Content starts

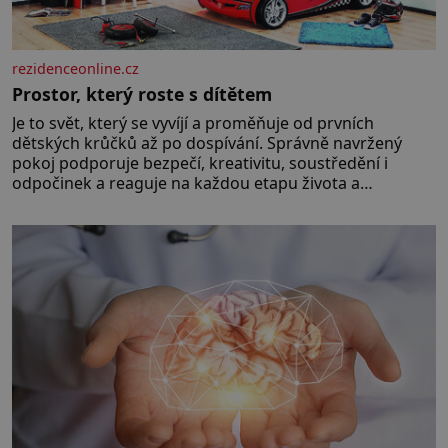
rezidenceonline.cz
Prostor, který roste s dítětem
Je to svět, který se vyvíjí a proměňuje od prvních
dětských krůčků až po dospívání. Správně navržený
pokoj podporuje bezpečí, kreativitu, soustředění i
odpočinek a reaguje na každou etapu života a
specifické potřeby dítěte. Pro nejmenší je klíčová
jednoduchost, měkkost a bezpečí, proto by pokoj
miminka měl působit především klidně a útulně.
Předškolní věk je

Content ends

Task description
The response must give every line from the material above that holds the string "který".

Your solution
Prostor, který roste s dítětem
Je to svět, který se vyvíjí a proměňuje od prvních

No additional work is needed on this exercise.